Return the data below in full and exactly, except that the pictures are dropped.

(Page images and extracted text)
━━━━━━━━━━━━━━━━━━━━━━━━━━━━━━
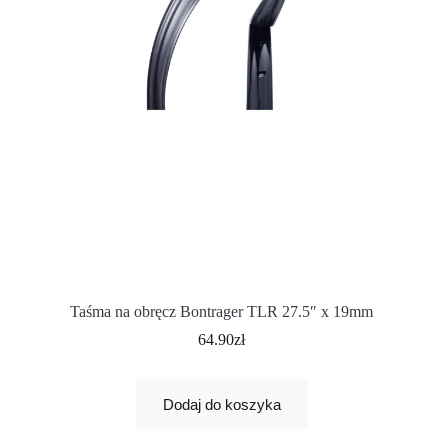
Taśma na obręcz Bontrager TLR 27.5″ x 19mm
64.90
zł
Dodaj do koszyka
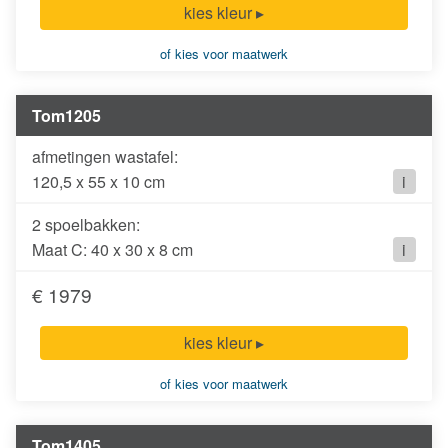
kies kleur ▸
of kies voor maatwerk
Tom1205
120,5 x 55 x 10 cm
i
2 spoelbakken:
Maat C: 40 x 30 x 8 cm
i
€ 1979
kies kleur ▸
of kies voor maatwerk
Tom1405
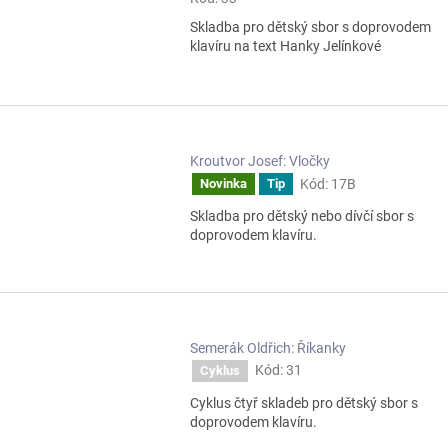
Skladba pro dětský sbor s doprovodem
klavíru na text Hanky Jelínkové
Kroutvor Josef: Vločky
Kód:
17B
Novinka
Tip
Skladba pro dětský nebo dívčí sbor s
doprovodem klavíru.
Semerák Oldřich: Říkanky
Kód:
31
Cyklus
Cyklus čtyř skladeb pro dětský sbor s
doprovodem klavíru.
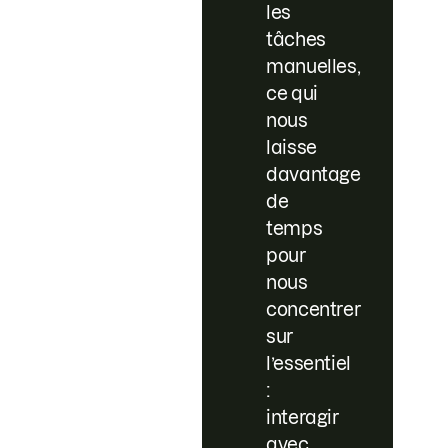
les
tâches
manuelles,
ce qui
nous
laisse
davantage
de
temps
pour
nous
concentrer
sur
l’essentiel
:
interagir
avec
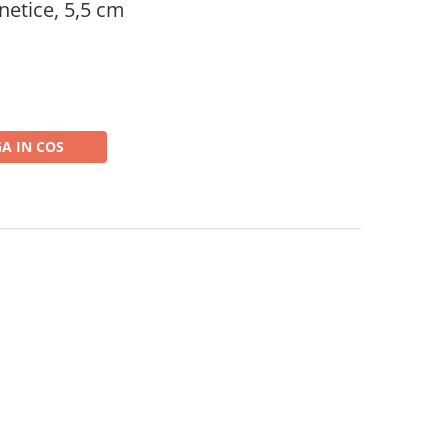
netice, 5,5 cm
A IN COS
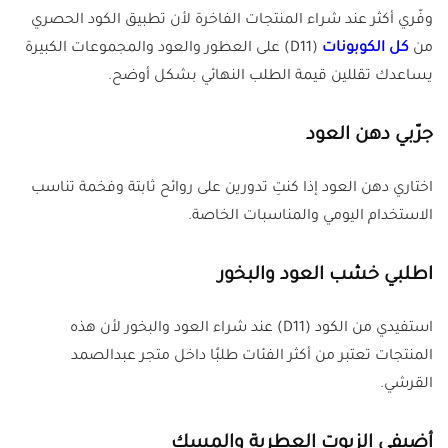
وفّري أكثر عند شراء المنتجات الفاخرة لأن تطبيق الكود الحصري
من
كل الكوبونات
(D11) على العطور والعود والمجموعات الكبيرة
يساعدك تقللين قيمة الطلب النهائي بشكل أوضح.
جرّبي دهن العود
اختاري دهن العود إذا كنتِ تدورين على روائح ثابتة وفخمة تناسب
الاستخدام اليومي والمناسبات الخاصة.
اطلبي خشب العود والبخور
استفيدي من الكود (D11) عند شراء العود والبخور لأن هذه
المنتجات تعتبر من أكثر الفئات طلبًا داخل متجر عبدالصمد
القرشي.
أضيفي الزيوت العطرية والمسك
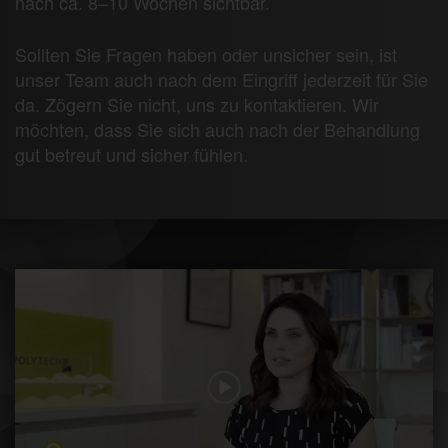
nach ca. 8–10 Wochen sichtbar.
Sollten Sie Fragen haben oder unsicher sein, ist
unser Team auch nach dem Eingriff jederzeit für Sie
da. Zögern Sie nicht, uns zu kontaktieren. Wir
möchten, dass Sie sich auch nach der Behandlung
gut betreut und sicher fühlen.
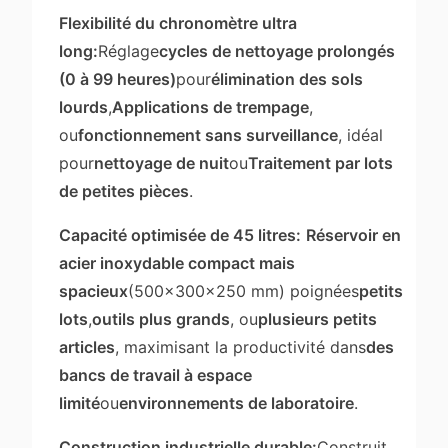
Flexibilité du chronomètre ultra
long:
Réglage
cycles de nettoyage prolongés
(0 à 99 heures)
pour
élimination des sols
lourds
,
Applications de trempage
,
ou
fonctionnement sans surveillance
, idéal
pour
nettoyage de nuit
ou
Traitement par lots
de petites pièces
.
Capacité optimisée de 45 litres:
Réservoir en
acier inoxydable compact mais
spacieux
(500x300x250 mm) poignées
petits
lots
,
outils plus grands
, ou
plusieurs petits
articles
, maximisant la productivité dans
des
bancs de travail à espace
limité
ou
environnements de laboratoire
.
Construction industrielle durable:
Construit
━━━━━━━━━━━━━━━━━━━━━━━━━━━━━━
* Result of the task
Taśma na obręcz Bontrager TLR 27.5″ x 19mm
64.90
zł
Dodaj do koszyka
kies kleur ▸
of kies voor maatwerk
Tom1205
120,5 x 55 x 10 cm
i
2 spoelbakken:
Maat C: 40 x 30 x 8 cm
i
€ 1979
kies kleur ▸
of kies voor maatwerk
Tom1405
Skladba pro dětský sbor s doprovodem
klavíru na text Hanky Jelínkové
Kroutvor Josef: Vločky
Kód:
17B
Novinka
Tip
Skladba pro dětský nebo dívčí sbor s
doprovodem klavíru.
Semerák Oldřich: Říkanky
Kód:
31
Cyklus
Cyklus čtyř skladeb pro dětský sbor s
doprovodem klavíru.
les
tâches
manuelles,
ce qui
nous
laisse
davantage
de
temps
pour
nous
concentrer
sur
l’essentiel
:
interagir
avec
netice, 5,5 cm
A IN COS
وفّري أكثر عند شراء المنتجات الفاخرة لأن تطبيق الكود الحصري
من
كل الكوبونات
(D11) على العطور والعود والمجموعات الكبيرة
يساعدك تقللين قيمة الطلب النهائي بشكل أوضح.
جرّبي دهن العود
اختاري دهن العود إذا كنتِ تدورين على روائح ثابتة وفخمة تناسب
الاستخدام اليومي والمناسبات الخاصة.
اطلبي خشب العود والبخور
استفيدي من الكود (D11) عند شراء العود والبخور لأن هذه
المنتجات تعتبر من أكثر الفئات طلبًا داخل متجر عبدالصمد
القرشي.
أضيفي الزيوت العطرية والمسك
nach ca. 8–10 Wochen sichtbar.
Sollten Sie Fragen haben oder unsicher sein, ist
unser Team auch nach dem Eingriff jederzeit für Sie
da. Zögern Sie nicht, uns zu kontaktieren. Wir
möchten, dass Sie sich auch nach der Behandlung
gut betreut und sicher fühlen.
Flexibilité du chronomètre ultra
long:
Réglage
cycles de nettoyage prolongés
(0 à 99 heures)
pour
élimination des sols
lourds
,
Applications de trempage
,
ou
fonctionnement sans surveillance
, idéal
pour
nettoyage de nuit
ou
Traitement par lots
de petites pièces
.
Capacité optimisée de 45 litres:
Réservoir en
acier inoxydable compact mais
spacieux
(500x300x250 mm) poignées
petits
lots
,
outils plus grands
, ou
plusieurs petits
articles
, maximisant la productivité dans
des
bancs de travail à espace
limité
ou
environnements de laboratoire
.
Construction industrielle durable:
Construit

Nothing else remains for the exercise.